:: Material for this exercise

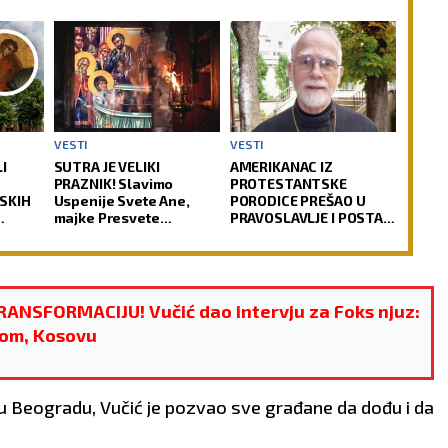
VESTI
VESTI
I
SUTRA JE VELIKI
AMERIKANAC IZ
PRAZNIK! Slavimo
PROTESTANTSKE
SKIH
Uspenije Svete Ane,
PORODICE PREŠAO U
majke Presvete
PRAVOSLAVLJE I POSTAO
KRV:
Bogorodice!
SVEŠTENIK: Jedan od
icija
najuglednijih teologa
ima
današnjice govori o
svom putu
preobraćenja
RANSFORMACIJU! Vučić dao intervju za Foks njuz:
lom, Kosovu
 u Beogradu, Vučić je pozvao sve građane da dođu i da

::::
:: Material for this exercise

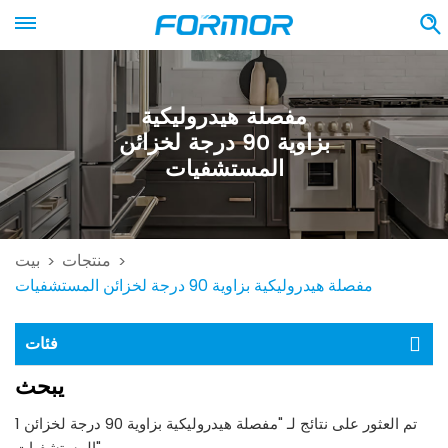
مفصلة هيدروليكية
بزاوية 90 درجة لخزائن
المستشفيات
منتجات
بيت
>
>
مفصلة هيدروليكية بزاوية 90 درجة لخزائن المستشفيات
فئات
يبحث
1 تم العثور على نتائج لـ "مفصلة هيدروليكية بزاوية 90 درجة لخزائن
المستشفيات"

::::

* **Aim of the task**: Whenever a line in the entries above includes the word "درجة", pull that line out.

* **Response for this exercise**:
بزاوية 90 درجة لخزائن
مفصلة هيدروليكية بزاوية 90 درجة لخزائن المستشفيات
1 تم العثور على نتائج لـ "مفصلة هيدروليكية بزاوية 90 درجة لخزائن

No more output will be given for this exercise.